Rien dans la suite de votre billet ne l'explique. Et l'on comprend mal votre accroche et le ton polémique que vous donnez à cette visite du Charles De Gaulle, alors qu'en fin de compte, la conclusion de votre article, c'est plutôt "rien à dire".

"Cette fois, il n’y aura pas de caméras, pas de petites phrases, pas de journalistes. C’est le candidat cette fois qui fait cette visite, avec la ministre de la Défense." Quelle est la cohérence entre ces deux phrases ? Si c'est le candidat qui fait sa visite, alors il devrait y avoir petites phrases, caméras et journalistes ?

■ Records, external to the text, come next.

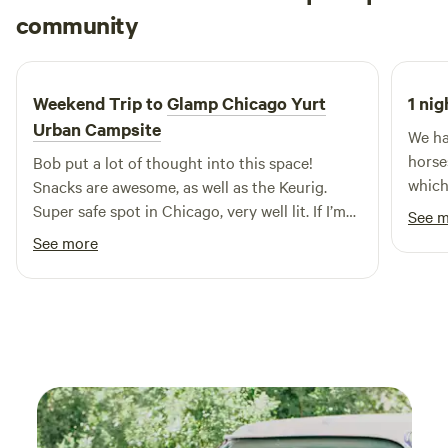
Jared
community
J
X
4 days ago
Weekend Trip to
Glamp Chicago Yurt
1 nig
Urban Campsite
We ha
horse
Bob put a lot of thought into this space!
which
Snacks are awesome, as well as the Keurig.
very 
Super safe spot in Chicago, very well lit. If I’m
See 
it. E
ever back in Chicago, I’ll be sure to book this
See more
newco
again!
Plus,
both 
amazi
we ne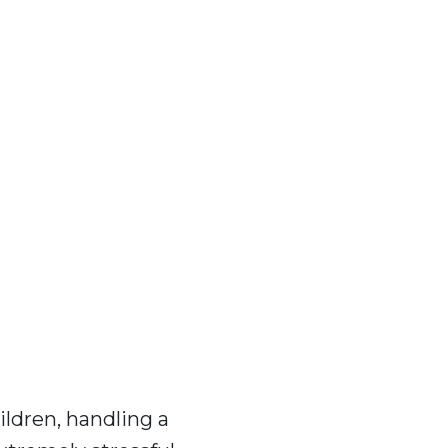
ildren, handling a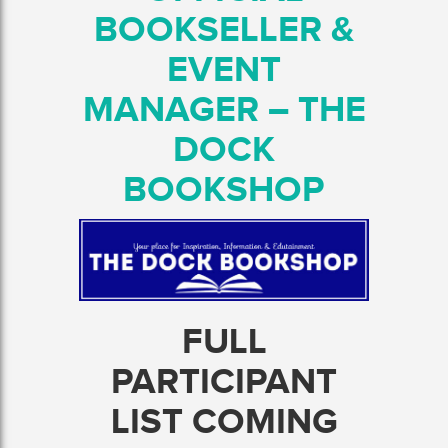
BOOKSELLER &
EVENT
MANAGER – THE
DOCK
BOOKSHOP
FULL
PARTICIPANT
LIST COMING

Écrit par : koz | jeudi, 08 février 2007

Cette histoire de Charles de Gaulle est ridicule : Moi aussi, m'sieur, je veux visiter le Charles de Gaulle ! Qui n'a pas eu sa petite visite privée et sa photo avec le commandant ? Heureusement qu'il ne s'appellait pas le "Jean Jaurès" !

Toreador

Écrit par : Toreador | jeudi, 08 février 2007

@ Asfodail : J'ai parlé de l'idée de l'Union méditerranéenne dans une autre papier sur le site internet dans un compte-rendu du meeting. Sur le blog, il s'agissait de parler des coulisses sous un angle particulier de cette visite. Essayons de ne pas mélanger les casquettes nous aussi.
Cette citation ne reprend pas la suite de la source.